Let's begin this Best Picture talk with a movie that got zero nominations - Ah, Wilderness!. Based upon Eugene O'Neill's only comedy, the film follows a small-town family in 1906, primarily the second son (Eric Linden), a high school senior whose new discoveries in art, intellectualism, and women irritate everyone around him, and the father (Lionel Barrymore), a newspaperman who leads his family patiently. Timeless observations about teen pretensions, familial annoyances, enabling between relatives, and the suspension of time during the Fourth of July. Fine performances, terrific sets and costumes. And it got nothing.

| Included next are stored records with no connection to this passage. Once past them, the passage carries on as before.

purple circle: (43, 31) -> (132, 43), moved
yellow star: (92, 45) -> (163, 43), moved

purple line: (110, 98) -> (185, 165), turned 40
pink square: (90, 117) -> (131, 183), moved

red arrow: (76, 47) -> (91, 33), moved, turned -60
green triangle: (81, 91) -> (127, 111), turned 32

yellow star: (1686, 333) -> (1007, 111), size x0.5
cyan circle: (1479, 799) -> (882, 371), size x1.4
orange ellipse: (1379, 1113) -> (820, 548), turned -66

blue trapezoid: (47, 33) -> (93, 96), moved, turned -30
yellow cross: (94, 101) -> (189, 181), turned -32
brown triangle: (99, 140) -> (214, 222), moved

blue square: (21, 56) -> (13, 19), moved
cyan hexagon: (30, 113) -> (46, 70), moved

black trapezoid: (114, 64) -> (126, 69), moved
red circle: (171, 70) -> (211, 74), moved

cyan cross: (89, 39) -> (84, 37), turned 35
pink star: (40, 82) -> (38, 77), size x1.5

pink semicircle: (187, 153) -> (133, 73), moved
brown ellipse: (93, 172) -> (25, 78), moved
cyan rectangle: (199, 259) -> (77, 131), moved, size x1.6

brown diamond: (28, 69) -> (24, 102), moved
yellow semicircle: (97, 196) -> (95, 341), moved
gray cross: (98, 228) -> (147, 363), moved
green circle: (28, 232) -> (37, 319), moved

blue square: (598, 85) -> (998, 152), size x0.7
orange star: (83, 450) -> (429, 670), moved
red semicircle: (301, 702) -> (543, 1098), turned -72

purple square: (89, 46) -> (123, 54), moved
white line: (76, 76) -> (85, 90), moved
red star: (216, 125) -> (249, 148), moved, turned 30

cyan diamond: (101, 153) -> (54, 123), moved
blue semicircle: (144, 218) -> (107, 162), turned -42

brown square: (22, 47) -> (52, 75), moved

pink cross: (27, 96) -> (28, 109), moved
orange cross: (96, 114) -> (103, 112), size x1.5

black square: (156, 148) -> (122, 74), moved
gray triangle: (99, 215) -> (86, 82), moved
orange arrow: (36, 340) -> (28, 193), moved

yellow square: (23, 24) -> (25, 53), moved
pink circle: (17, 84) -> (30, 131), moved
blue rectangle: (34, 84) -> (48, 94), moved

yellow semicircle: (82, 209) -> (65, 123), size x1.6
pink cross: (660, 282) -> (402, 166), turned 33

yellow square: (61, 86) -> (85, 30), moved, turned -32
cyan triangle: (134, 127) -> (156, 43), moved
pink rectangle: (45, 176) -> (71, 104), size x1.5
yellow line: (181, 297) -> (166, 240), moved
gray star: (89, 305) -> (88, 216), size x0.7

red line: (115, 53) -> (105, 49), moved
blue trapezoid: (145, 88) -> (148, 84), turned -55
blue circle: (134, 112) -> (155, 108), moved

Maybe it was timing. Depending on where you check, it either qualified for the 8th Academy Awards or the 9th Academy Awards. IMDb lists it as a Christmas 1935 release in New York City. Because Academy rules stipulate a film must play one week in LA to be considered, it's possible it did not make it to Los Angeles until January 1936 or later - thus why it shows up on the 1936 Reminder List available at And The Oscar Goes To. But, too, maybe members of the nominating committee were bristling against its history-making Oscar campaign. Never before had a studio had the chutzpah to put out ads begging for awards, but leave it to MGM to lead the charge.
If indeed it was 1935, then while the Ah, Wilderness! campaign was unsuccessful, Leo still got a trophy when Mutiny on the Bounty won. If it was 1936...Leo still got a trophy when The Great Ziegfeld won. I guess the Academy felt Leo was ready to receive after all!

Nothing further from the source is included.